INDEMNIFICATION AND INSURANCE
Section 1. Indemnification. Each officer and director, and such officer or director’s heirs, executors, administrators and personal representatives shall be indemnified by the Council against all expenses reasonably incurred (including, but not limited to, counsel fees, cost of preparation for trial or hearing, and settlement out of court) in connection with any action, suit or proceeding pending or about to be instituted to which such officer or director may be a party by reason of being or having been an officer or director of the Council (regardless of the fact that the term may have expired or the services otherwise ended at the time of the incurring of such expenses), except in connection with any such action, suit or proceeding in which such officer or director shall be adjudged guilty of willful misconduct or shall be found to have been derelict in the performance of duty as such officer or director; and except also in the case of any suit, action, proceeding authorized by the directors or a majority of them against any officer or director, such officer or director shall not be so indemnified; and except also in the case of settlement out of court, whether made before or after the institution of any such action, suit or proceeding, there shall be no indemnity unless the settlement, the amount to be paid, and any other thing to be done in accordance with the terms thereof shall have been first approved by the Board of Directors after having received the opinion of counsel for the Council to the effect that there is no reasonable grounds for liability on the part of the officer or director involved and that the proposed settlement is justified as being no more than the estimated cost of litigation. The foregoing right of indemnification shall not be exclusive of any other right of which such officer or director may be entitled as a matter of law.
Section 2. Purchase of Insurance.
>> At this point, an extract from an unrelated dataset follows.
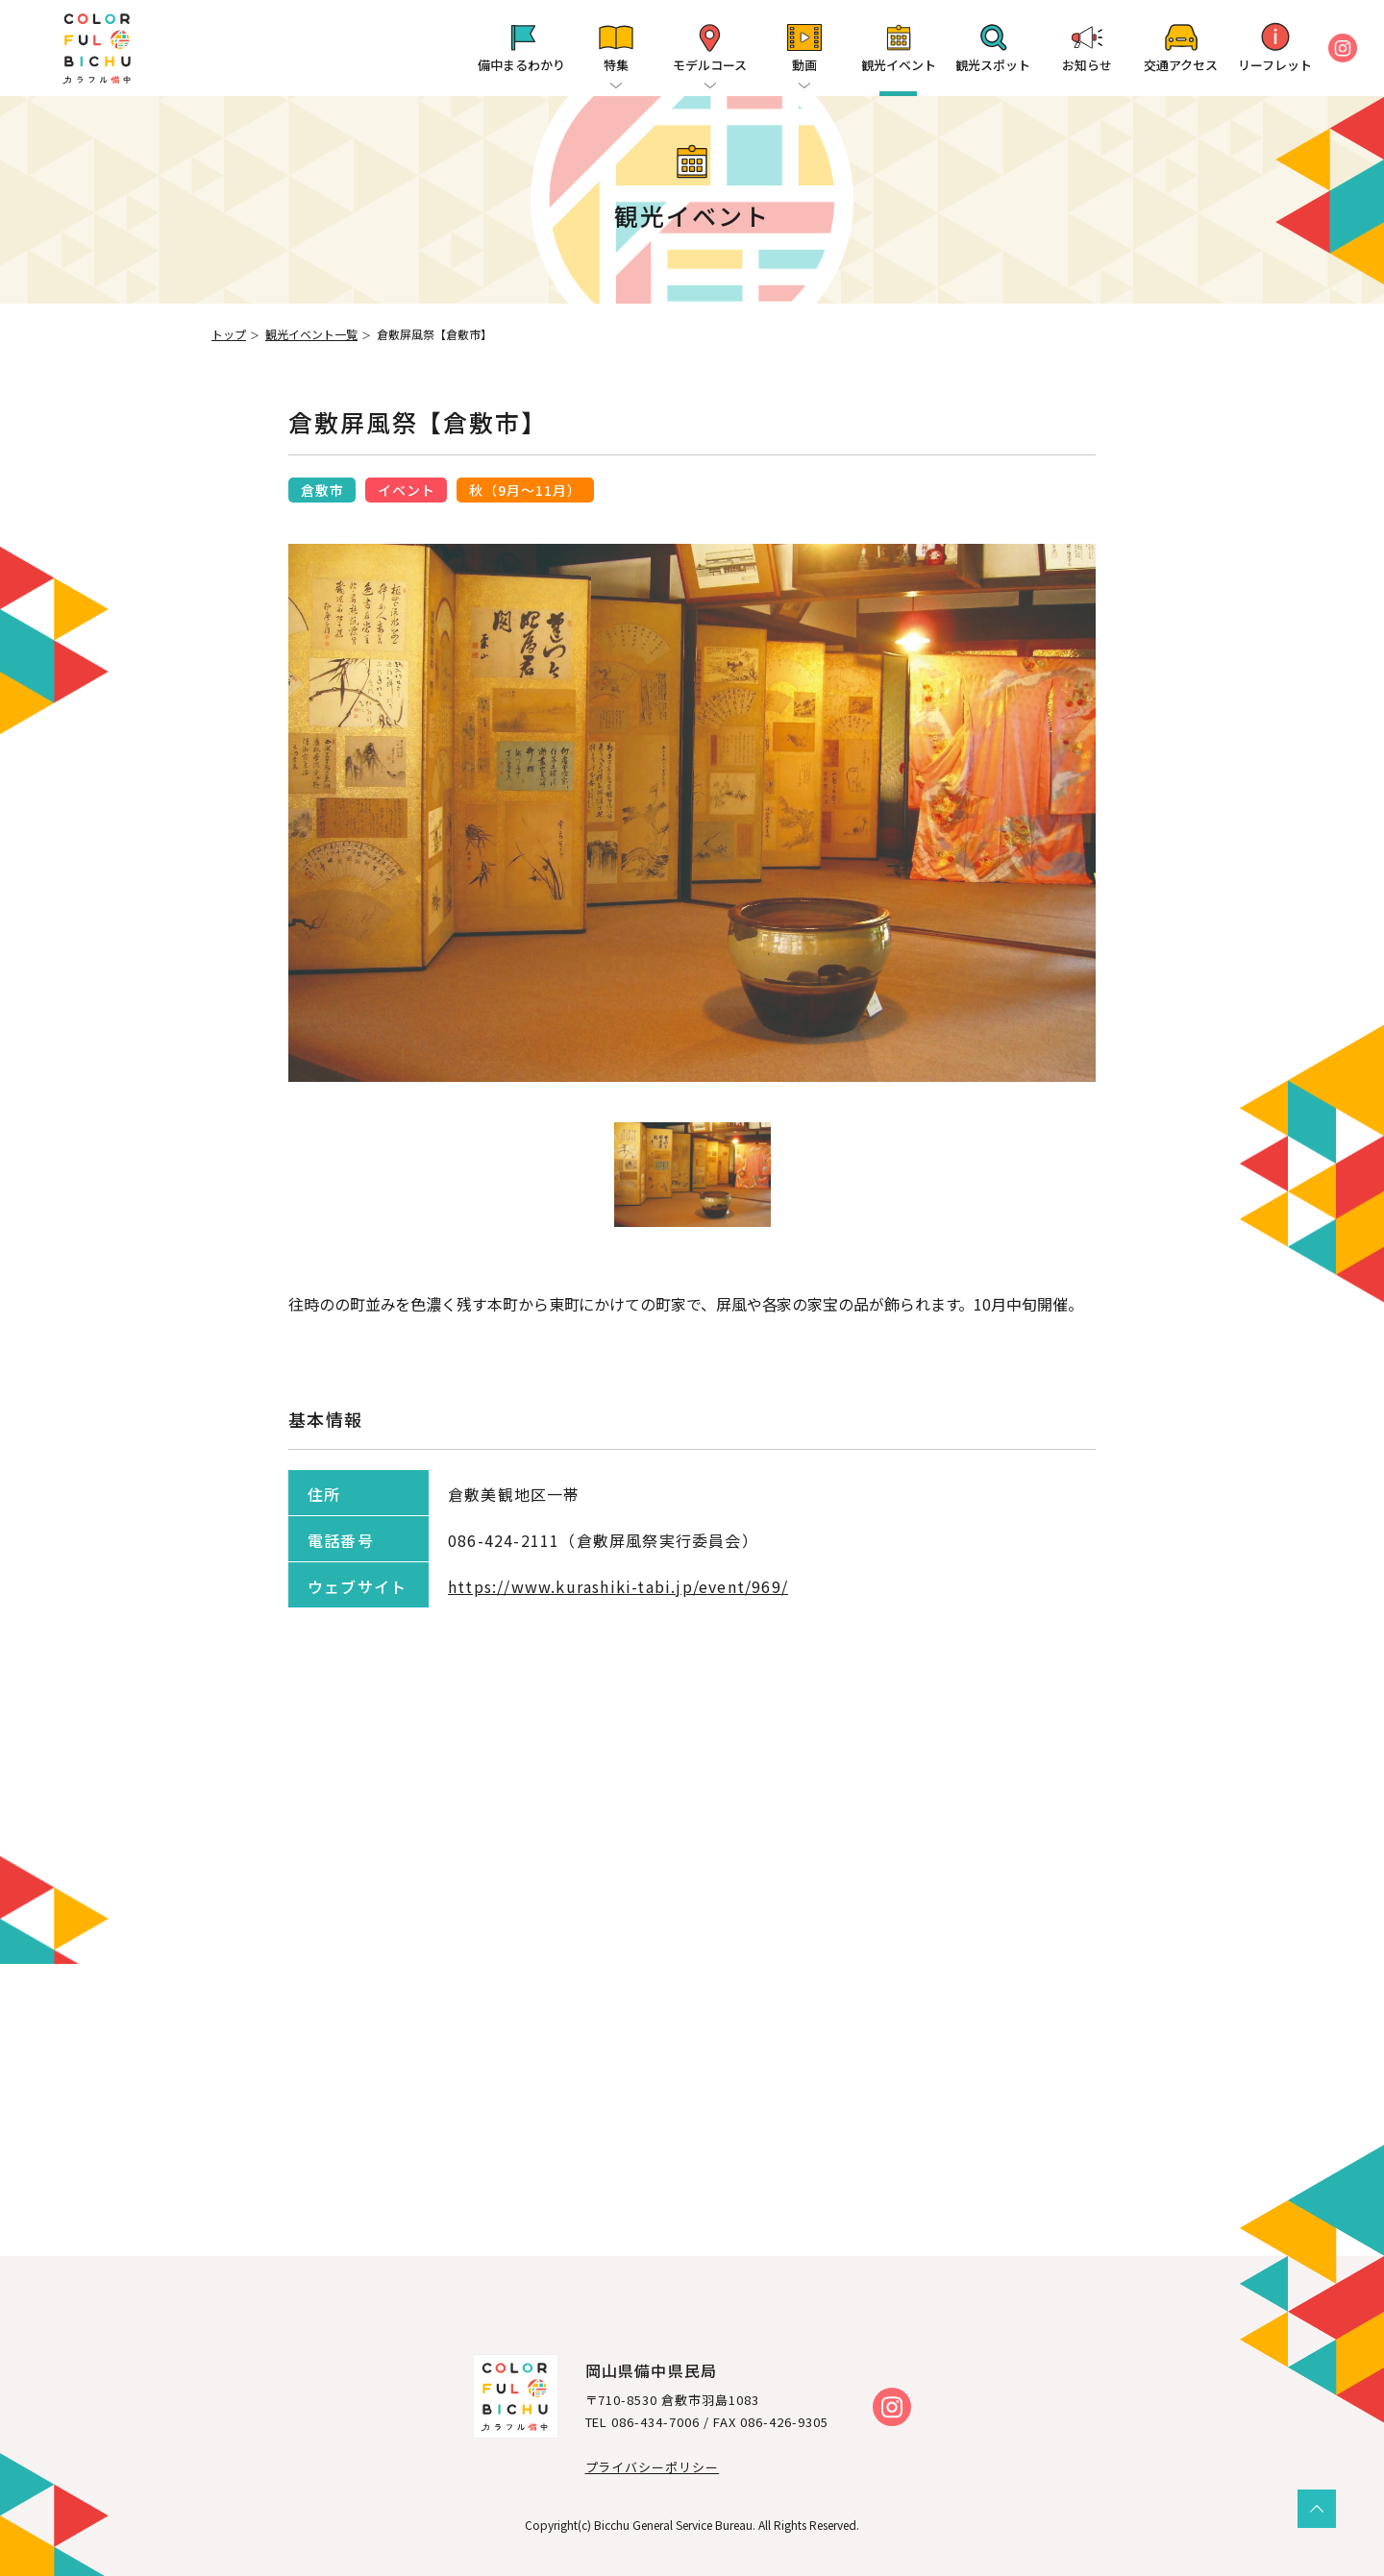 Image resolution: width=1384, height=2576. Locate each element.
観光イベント (898, 65)
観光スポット (992, 65)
The Council may purchase and maintain insurance on behalf of any person who is or was a director or officer of the Council against any liability asserted against the individual and incurred by the individual in such capacity, arising out of the status of such, whether or not the Council would have the power to indemnify against such liability under the provisions of this Article.
AMENDMENTS TO BYLAWS
These Bylaws may be amended or repealed and new Bylaws adopted by a twothirds (2/3) vote of the members present at any meeting of the members, provided that at least thirty (30) days’ written notice is given of a proposal to alter, amend or repeal, or to adopt new Bylaws at such meeting. Amendments to these Bylaws also may be made by two-thirds (2/3) of the votes cast by members through a mail ballot as hereinabove provided.
The rules contained in the most current edition of Robert’s Rules of Order shall govern the proceedings of any meetings of directors/members of the Council.
It is the declared policy of this Council to assure equal opportunities and encouragement without discrimination in all matters, including membership and employment, to every individual, firm or Council, regardless of race, religion, color, sex, age, physical handicap, national origin or ancestry.